The Rice Ridge Fire was started by a lightning strike on July 24, 2017. By August 5, the fire had spread near Morrell Falls and made runs towards the Bob Marshall Wilderness. Aircraft focused on making water drops while crews worked on protective activities along Highway 83 and on the northside of Seeley Lake and Double Arrow Lodge. Evacuation warnings were put in place for residents of on both side of Highway 83 south of Rice Ridge Road to Morrell Creek and south of Cottonwood Lakes Road, east of Highway 83, including Seeley Lake and Double Arrow Lodge. The American Red Cross opened a shelter at the Potomac Community Center. On September 6, a drone flew into the restricted fire area, causing fire protection work to stop temporarily.

As of August 7, Seeley Lake itself was closed so that aerial crews could draw water from the lake, but the homes and businesses around the lake were open. The fire burned on the east side of Rice Ridge and in Swamp Creek. Crews shifted to focus on containing the fire on Morrell Mountain, also protecting the Morrell Mountain Lookout. Seeley Lake re-opened for recreational use on August 18. The next day, one campground remained closed and the fire had grown in Cottonwood Creek, causing Lolo National Forest to expand closures.

On August 24, a forest service road, running north along Cottonwood Canyon, was evacuated due to threats to two cabins.

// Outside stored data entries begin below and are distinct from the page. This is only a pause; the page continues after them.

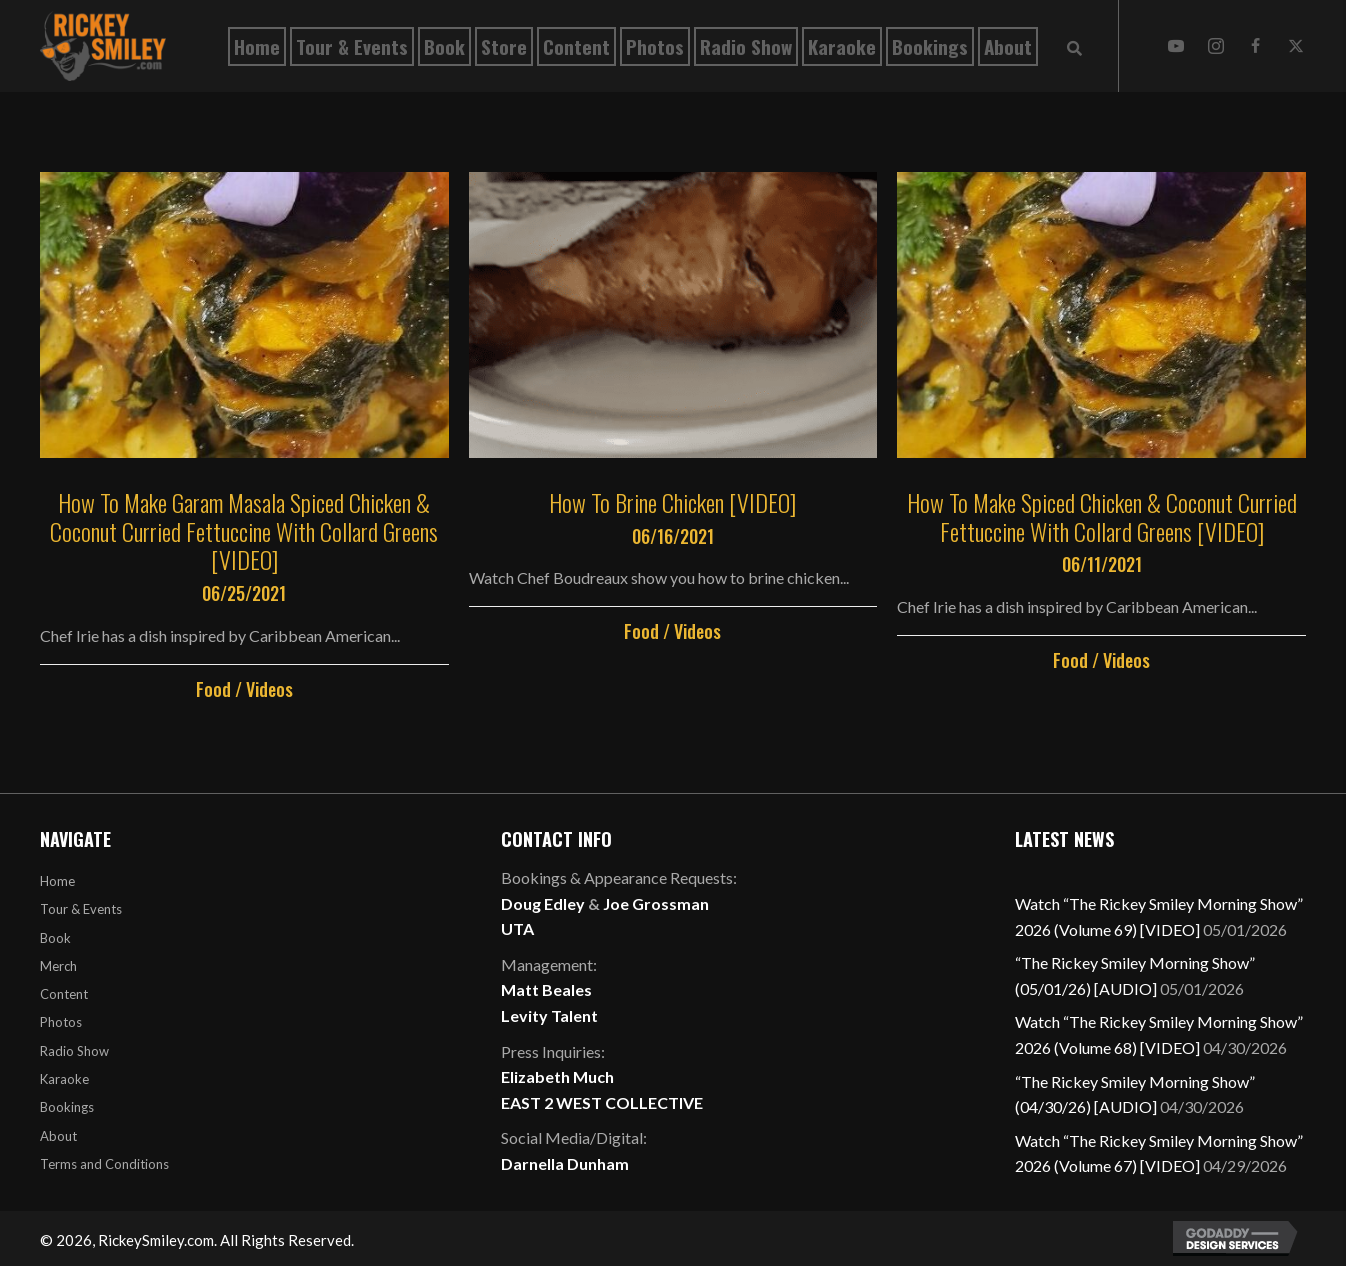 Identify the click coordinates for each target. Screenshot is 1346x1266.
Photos (61, 1022)
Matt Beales (546, 989)
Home (57, 881)
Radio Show (74, 1051)
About (58, 1136)
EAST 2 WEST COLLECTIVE (602, 1102)
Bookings (67, 1107)
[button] (1176, 46)
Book (55, 938)
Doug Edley (543, 903)
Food (213, 689)
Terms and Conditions (104, 1164)
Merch (58, 966)
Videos (269, 689)
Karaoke (64, 1079)
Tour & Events (81, 909)
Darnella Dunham (565, 1163)
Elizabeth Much (557, 1076)
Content (64, 994)
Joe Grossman (656, 903) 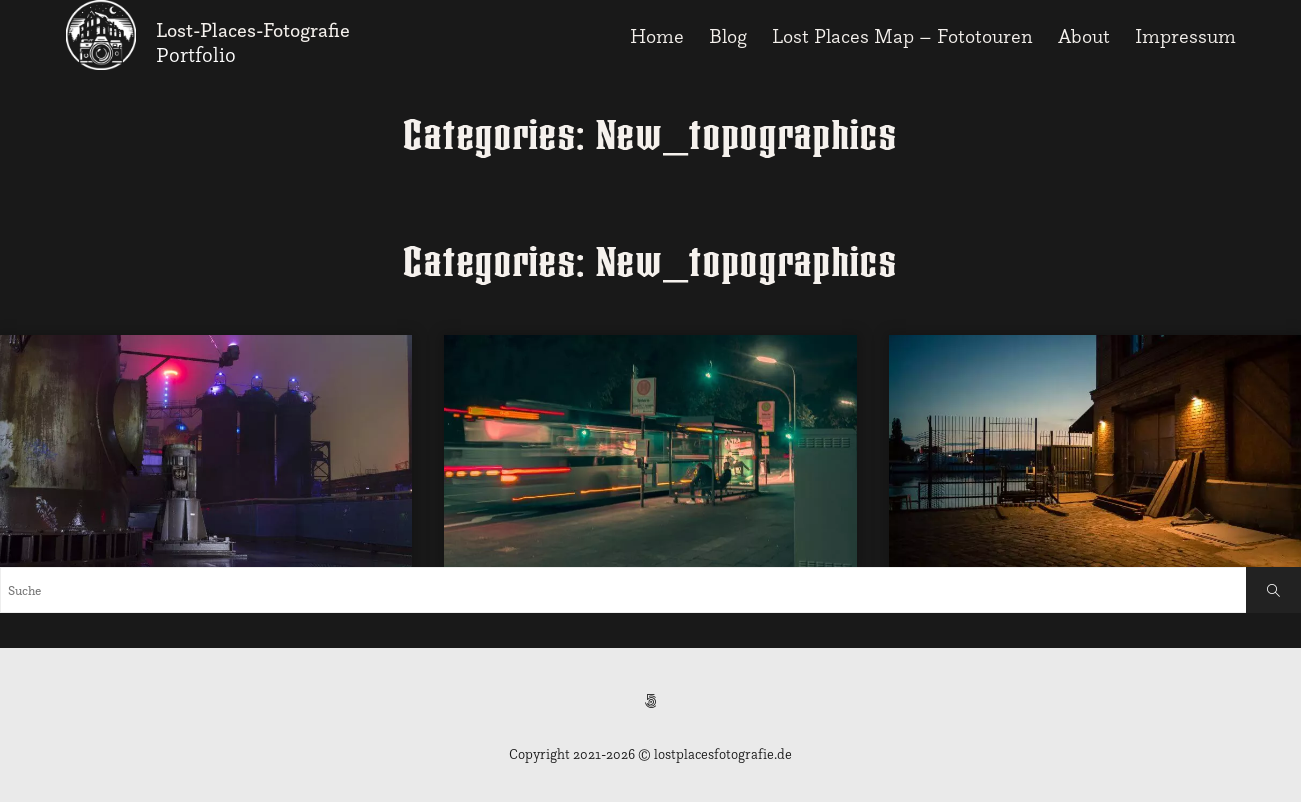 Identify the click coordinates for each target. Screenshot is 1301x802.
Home (657, 36)
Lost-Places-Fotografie (253, 30)
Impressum (1185, 36)
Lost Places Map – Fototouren (902, 36)
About (1084, 36)
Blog (728, 36) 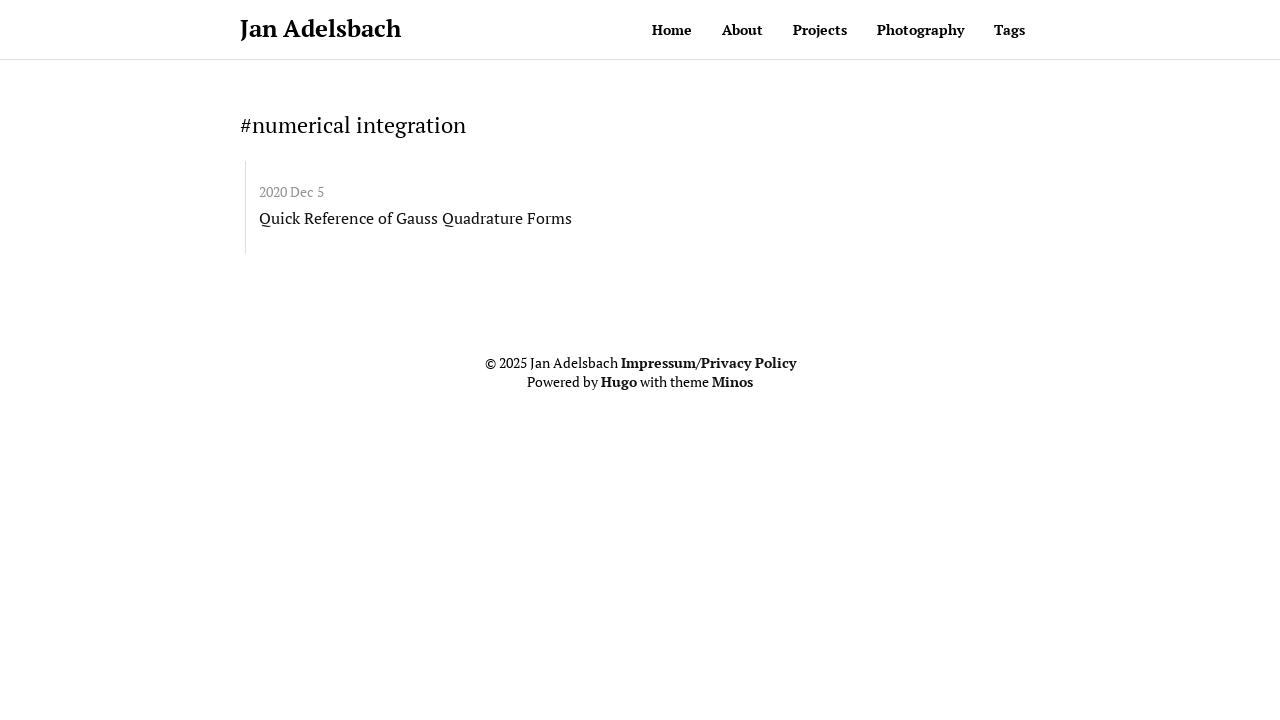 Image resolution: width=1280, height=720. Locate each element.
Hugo (619, 382)
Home (672, 29)
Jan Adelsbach (320, 28)
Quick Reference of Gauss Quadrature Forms (415, 218)
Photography (920, 29)
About (742, 29)
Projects (820, 29)
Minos (732, 382)
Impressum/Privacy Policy (708, 363)
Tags (1009, 29) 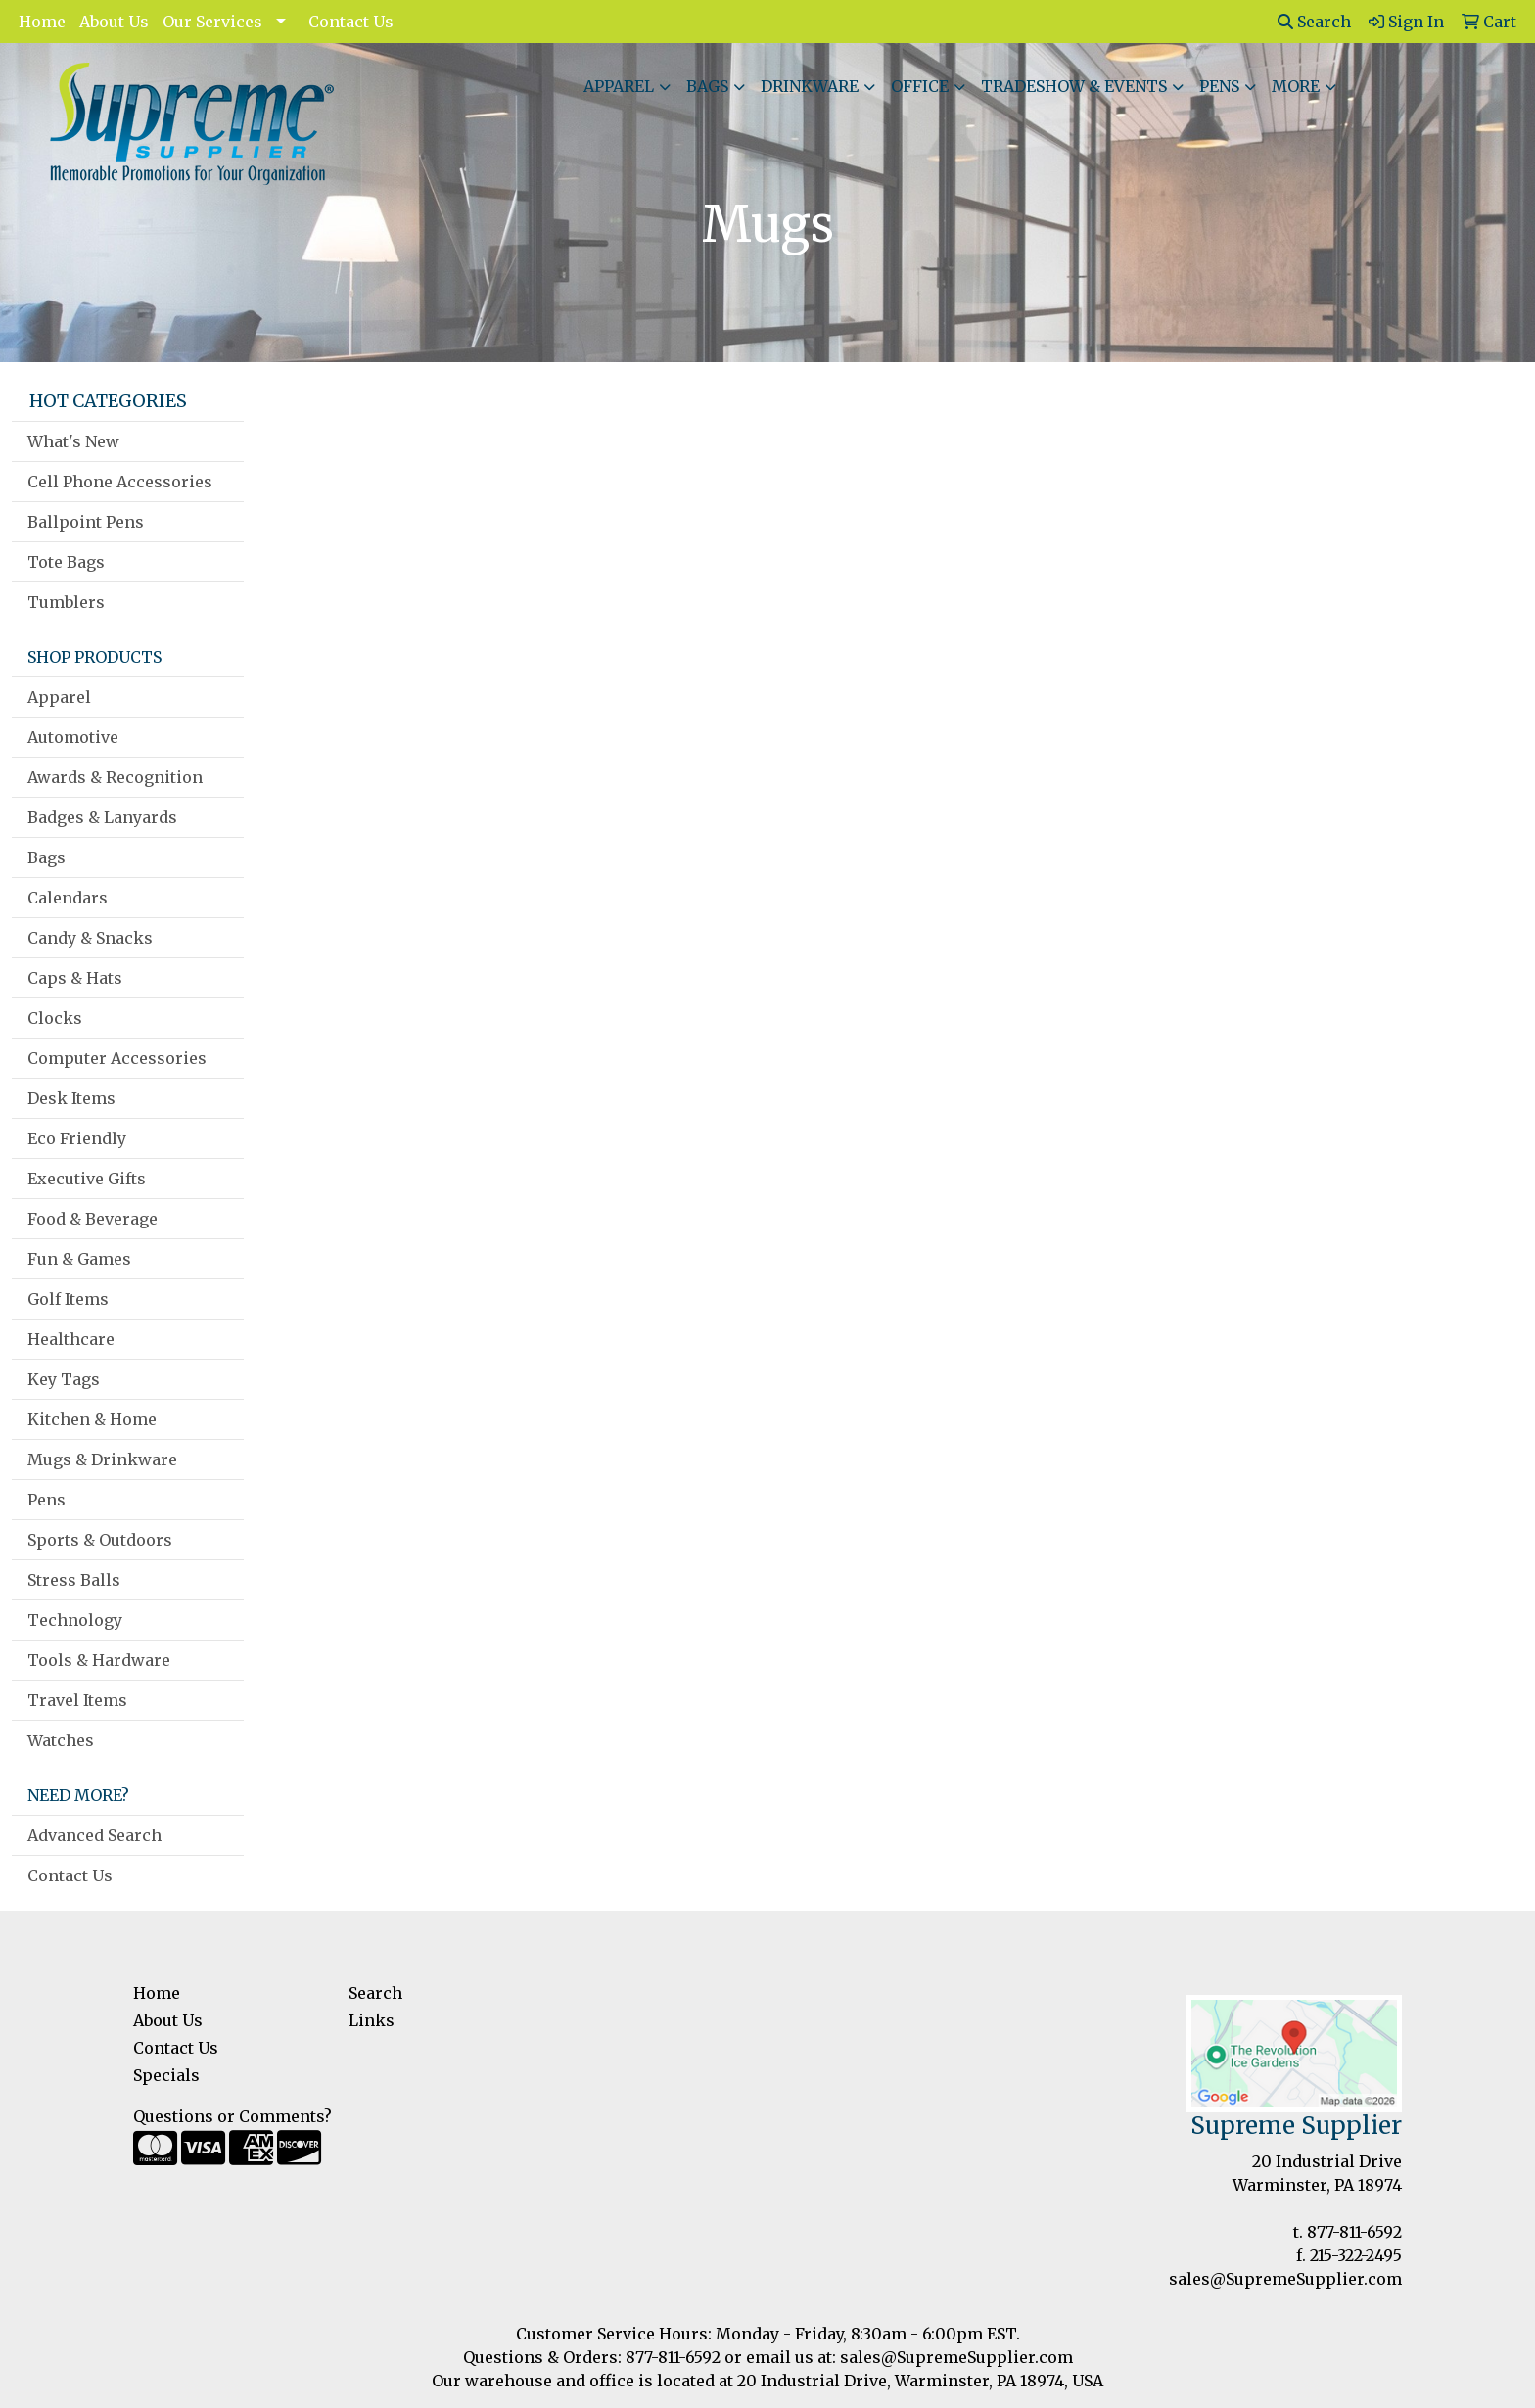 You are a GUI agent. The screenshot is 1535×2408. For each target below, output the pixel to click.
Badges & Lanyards (102, 817)
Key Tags (63, 1379)
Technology (74, 1620)
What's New (73, 441)
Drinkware (810, 86)
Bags (707, 86)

Two trails were also closed. By the 27th, the fire had expanded to 22427 acre and threatened 1,060 homes. The next day, Seeley Lake was once more closed for recreational use. A third drone flight through the fire zone caused the crew activities to stop that evening. Mandatory evacuations were put in place due to the fire threatening 580 homes in the Seeley Lake area and schools were closed.

==September==

As of September 1, the fire had burned 37032 acre and was 18% contained. The fire continued to burn on Morrell Mountain and towards Cottonwood Lakes Road. Seeley Swan High School classes moved to a local resort due to fire threats. The Blackfoot-Clearwater Wildlife Management Area was closed, too. By Sunday night, September 3, the fire grew into a megafire after mapping flights reported it had burned 101419 acre, nearly doubling in size within 24 hours. Additional evacuations were put in place over the next two days. By the morning of September 5, the Reef Fire merged into the Rice Ridge Fire. That evening, mandatory evacuation orders were lifted for Seeley Lake.

On September 7, Seeley Lake reopened for recreational use. By the end of the next day, structure protections were completed for 25 homes on the north side of Placid Lake and on cabins around Coopers Lake. A strategic, aerial burnout took place over three days to help secure the fire line.

Evacuation orders were revoked on September 15 and the Blackfoot-Clearwater Wildlife Management Area and lands owned by The Nature Conservancy were re-opened.